🤖 AI Summary
Conventional spatially-invariant super-resolution (SR) models fail under real-world imaging degradations that vary with scene depth—such as atmospheric scattering and defocus blur. To address this, we propose the first theory-driven, depth-aware SR framework. Methodologically, we formulate a distance-adaptive variational model incorporating depth-conditioned convolutions and distance-dependent pseudo-differential operators to jointly model degradation spectra and enable dynamic regularization of the energy functional. We further design a cascaded residual gradient flow architecture integrating atmospheric scattering spectral constraints, a learnable depth-mapping filter, and a depth-guided adaptive kernel generation network. Evaluated on five benchmarks including KITTI, our method achieves 36.89 dB PSNR / 0.9516 SSIM for 2× SR and 30.54 dB PSNR / 0.8721 SSIM for 4× SR—surpassing state-of-the-art methods by 0.44 dB and 0.36 dB, respectively.
📝 Abstract
Single image super-resolution traditionally assumes spatially-invariant degradation models, yet real-world imaging systems exhibit complex distance-dependent effects including atmospheric scattering, depth-of-field variations, and perspective distortions. This fundamental limitation necessitates spatially-adaptive reconstruction strategies that explicitly incorporate geometric scene understanding for optimal performance.
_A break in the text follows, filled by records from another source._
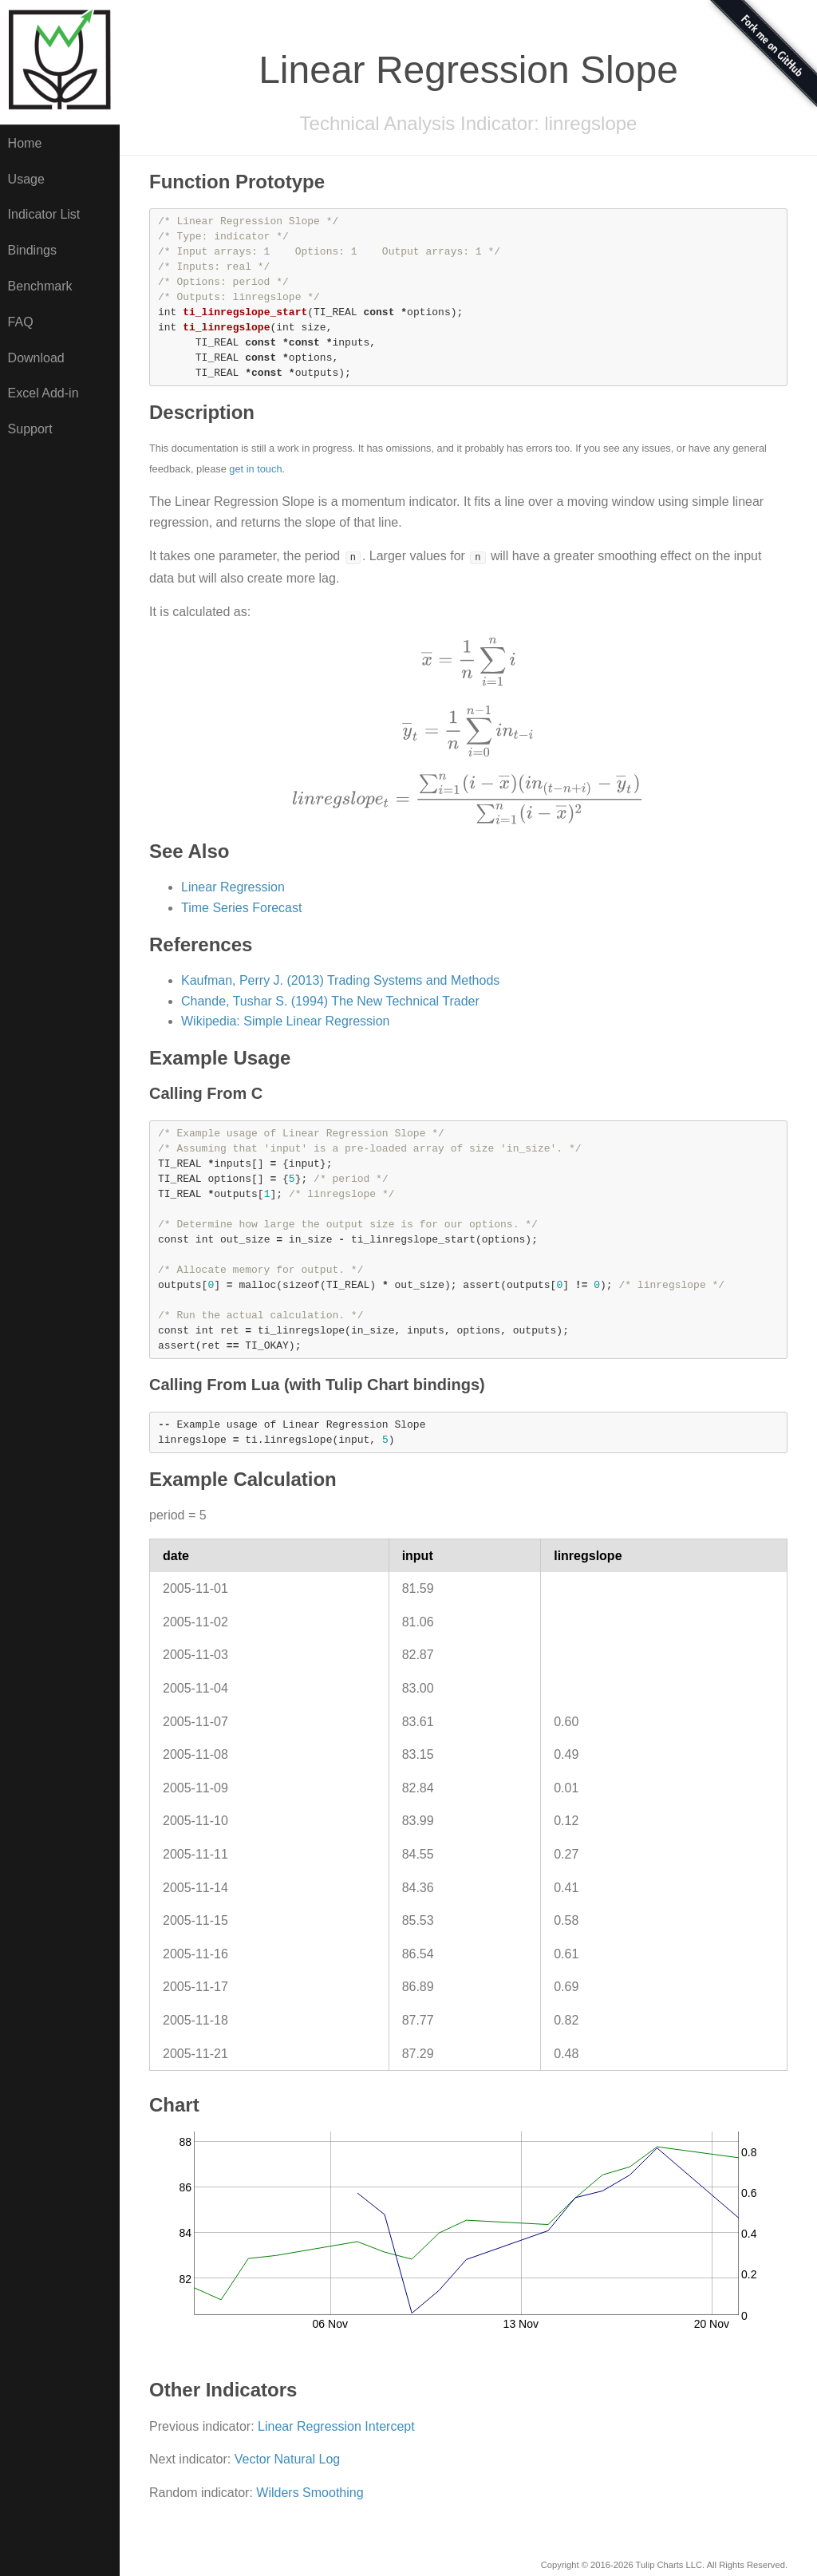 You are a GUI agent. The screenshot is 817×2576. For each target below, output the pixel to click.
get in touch (255, 469)
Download (36, 358)
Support (30, 429)
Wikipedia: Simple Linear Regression (285, 1021)
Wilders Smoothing (309, 2492)
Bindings (32, 250)
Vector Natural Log (288, 2459)
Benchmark (40, 286)
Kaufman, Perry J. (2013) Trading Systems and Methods (340, 980)
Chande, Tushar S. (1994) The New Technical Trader (330, 1001)
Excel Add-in (43, 393)
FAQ (21, 322)
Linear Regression (233, 887)
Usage (26, 179)
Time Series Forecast (241, 908)
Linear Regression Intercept (336, 2426)
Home (25, 143)
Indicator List (44, 214)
We propose a rigorous variational framework that characterizes super-resolution as a spatially-varying inverse problem, formulating the degradation operator as a pseudodifferential operator with distance-dependent spectral characteristics that enable theoretical analysis of reconstruction limits across depth ranges. Our neural architecture implements discrete gradient flow dynamics through cascaded residual blocks with depth-conditional convolution kernels, ensuring convergence to stationary points of the theoretical energy functional while incorporating learned distance-adaptive regularization terms that dynamically adjust smoothness constraints based on local geometric structure. Spectral constraints derived from atmospheric scattering theory prevent bandwidth violations and noise amplification in far-field regions, while adaptive kernel generation networks learn continuous mappings from depth to reconstruction filters. Comprehensive evaluation across five benchmark datasets demonstrates state-of-the-art performance, achieving 36.89/0.9516 and 30.54/0.8721 PSNR/SSIM at 2 and 4 scales on KITTI outdoor scenes, outperforming existing methods by 0.44dB and 0.36dB respectively. This work establishes the first theoretically-grounded distance-adaptive super-resolution framework and demonstrates significant improvements on depth-variant scenarios while maintaining competitive performance across traditional benchmarks.